MSTP, Renaissance School of Medicine at Stony Brook University, Stony Brook, New York, USA.
Renaissance School of Medicine at Stony Brook University, Stony Brook, New York, USA.
Transfusion. 2021 May;61(5):1461-1470. doi: 10.1111/trf.16293. Epub 2021 Feb 8.
Convalescent plasma is undergoing randomized trials as a potential therapeutic option for COVID-19 infection. Little empirical evidence exists regarding the determination of donor eligibility and experiences with donor selection.
This prospective study was conducted at a tertiary care hospital in New York to select plasma donors for a randomized, double-blind, controlled convalescent plasma trial. Clearance for donation required successful completion of an online questionnaire and an in-person screening visit, which included (a) completion of a Donor Health Questionnaire (DHQ), (b) Immunoglobulin G (IgG) antibody testing using an immunochromatographic anti- severe acute respiratory coronavirus 2 (SARS-CoV-2) test, (c) Polymerase chain reaction (PCR) testing if <28 days from symptom resolution, and (d) routine blood bank testing.
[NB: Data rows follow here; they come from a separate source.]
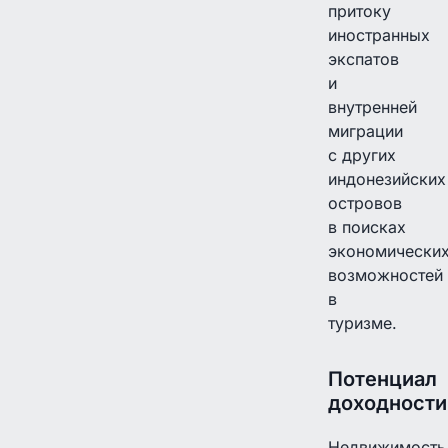
притоку
иностранных
экспатов
и
внутренней
миграции
с других
индонезийских
островов
в поисках
экономически
возможностей
в
туризме.
Потенциал
доходности
Недвижимость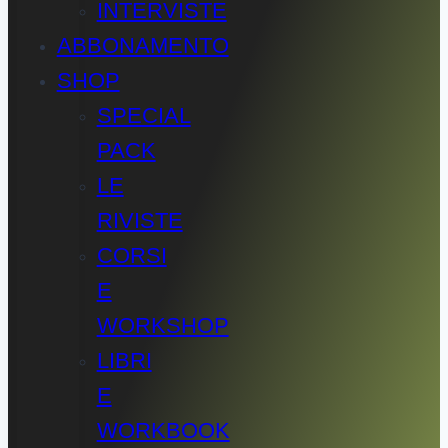
INTERVISTE
ABBONAMENTO
SHOP
SPECIAL
PACK
LE
RIVISTE
CORSI
E
WORKSHOP
LIBRI
E
WORKBOOK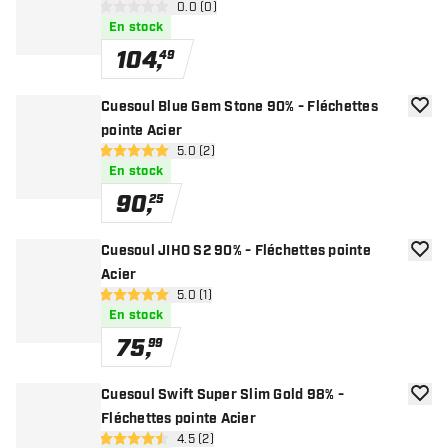
ouvrir le panneau des avis
0.0 (0)
0 étoiles de notation
En stock
104
,
49
Cuesoul Blue Gem Stone 90% - Fléchettes
ajoute
pointe Acier
ouvrir le panneau des avis
5.0 (2)
5 étoiles de notation
En stock
90
,
25
Cuesoul JIHO S2 90% - Fléchettes pointe
ajoute
Acier
ouvrir le panneau des avis
5.0 (1)
5 étoiles de notation
En stock
75
,
99
Cuesoul Swift Super Slim Gold 98% -
ajoute
Fléchettes pointe Acier
ouvrir le panneau des avis
4.5 (2)
4.5 étoiles de notation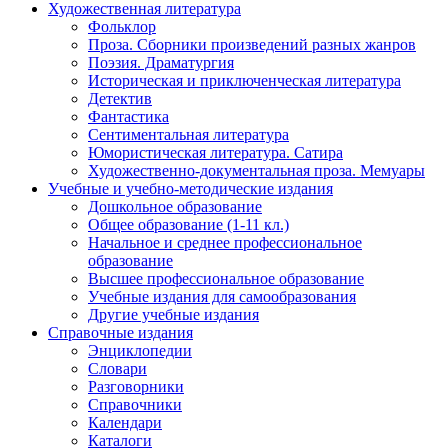
Художественная литература
Фольклор
Проза. Сборники произведений разных жанров
Поэзия. Драматургия
Историческая и приключенческая литература
Детектив
Фантастика
Сентиментальная литература
Юмористическая литература. Сатира
Художественно-документальная проза. Мемуары
Учебные и учебно-методические издания
Дошкольное образование
Общее образование (1-11 кл.)
Начальное и среднее профессиональное
образование
Высшее профессиональное образование
Учебные издания для самообразования
Другие учебные издания
Справочные издания
Энциклопедии
Словари
Разговорники
Справочники
Календари
Каталоги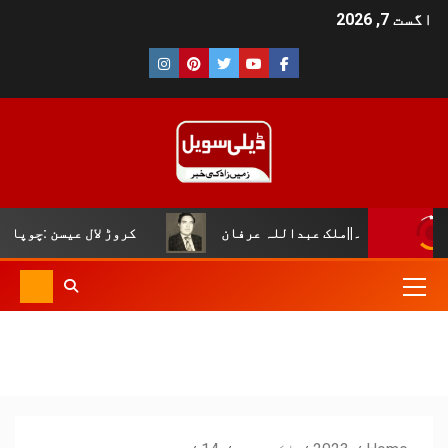
اگست 7, 2026
لک عبداللہ عرفان
کروڑ لال عیسن :چوپال کلچرل اینڈ لٹری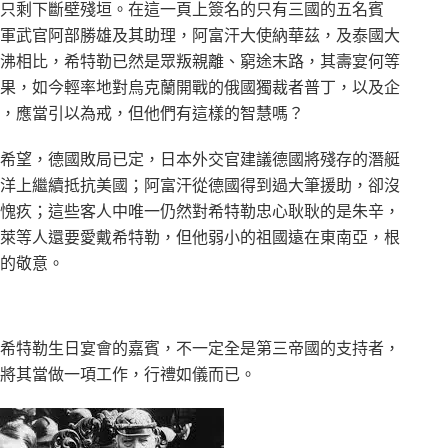
只剩下斷壁殘垣。在這一頁上簽名的只有三國的五名賓
軍武官阿部勝雄及其助理，阿富汗大使納華茲，及泰國大
沸相比，希特勒已然是眾叛親離、窮途末路，其壽宴何等
果，如今輕率地對烏克蘭開戰的俄國獨裁者普丁，以及企
，應當引以為戒，但他們有這樣的智慧嗎？
希望，德國敗局已定，日本外交官建議德國將殘存的潛艇
洋上繼續抵抗美國；阿富汗從德國得到過大筆援助，卻沒
愧疚；這些客人中唯一仍然對希特勒忠心耿耿的是朱辛，
萊等人還要愛戴希特勒，但他弱小的祖國遠在東南亞，根
的敬意。
希特勒生日宴會的嘉賓，不一定全是第三帝國的支持者，
將其當做一項工作，行禮如儀而已。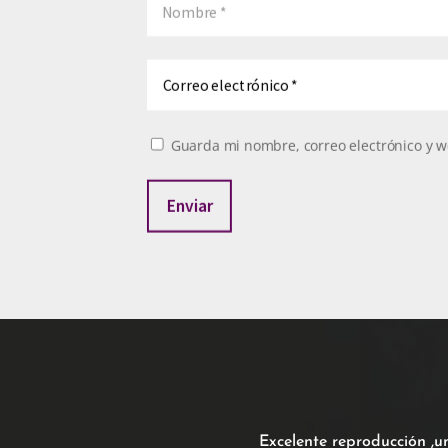
Guarda mi nombre, correo electrónico y w
Enviar
Excelente reproducción ,u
After receiving 3093 online questionnaires, 521 individuals presented for in-person screening visits, with 40.1% (n = 209) fully qualifying. Subjects (n = 312) failed to progress due to the following reasons: disqualifying answer from DHQ (n = 30, 9.6%), insufficient antibodies (n = 198, 63.5%), persistent positive PCR tests (n = 14, 4.5%), and blood donation testing labs (n = 70, 22.4%). Importantly, 24.6% and 11.1% of potential donors who reported having PCR-diagnosed infection had low or undetectable SARS-CoV-2 antibody levels, respectively. Surprisingly, 62.9% (56/89) of subjects had positive PCR tests 14-27 days after symptom resolution, with 13 individuals continuing to be PCR positive after 27 days.
It is feasible for a single site to fully qualify a large number of convalescent plasma donors in a short period of time. Among otherwise qualified convalescent plasma donors, we found high rates of low or undetectable antibody levels and many individuals with persistently positive PCR tests.
恢复期血浆作为 COVID-19 感染的潜在治疗选择正在进行随机试验。关于供者资格的确定和供者选择经验,几乎没有经验证据。
本前瞻性研究在纽约的一家三级保健医院进行,旨在为一项随机、双盲、对照恢复期血浆试验选择血浆供者。供者捐献的许可需要成功完成在线问卷和亲自筛查访问,包括(a)完成供者健康问卷(DHQ),(b)使用免疫层析抗严重急性呼吸冠状病毒 2(SARS-CoV-2)检测 IgG 抗体检测,(c)如果距症状缓解<28 天,则进行聚合酶链反应(PCR)检测,以及(d)常规血库检测。
在收到 3093 份在线问卷后,有 521 人进行了亲自筛查访问,其中 40.1%(n=209)完全符合条件。由于以下原因,受试者(n=312)未能继续进行:DHQ 中的不合格答案(n=30,9.6%)、抗体不足(n=198,63.5%)、持续阳性的 PCR 检测(n=14,4.5%)和血液检测实验室(n=70,22.4%)。重要的是,分别有 24.6%和 11.1%报告经 PCR 诊断感染的潜在供者具有低或无法检测到的 SARS-CoV-2 抗体水平。令人惊讶的是,62.9%(56/89)的受试者在症状缓解后 14-27 天内出现阳性 PCR 检测,其中 13 人在 27 天后仍呈 PCR 阳性。
单个地点在短时间内完全有资格筛选大量恢复期血浆供者是可行的。在其他符合条件的恢复期血浆供者中,我们发现抗体水平低或无法检测的比例很高,且许多人 PCR 检测持续呈阳性。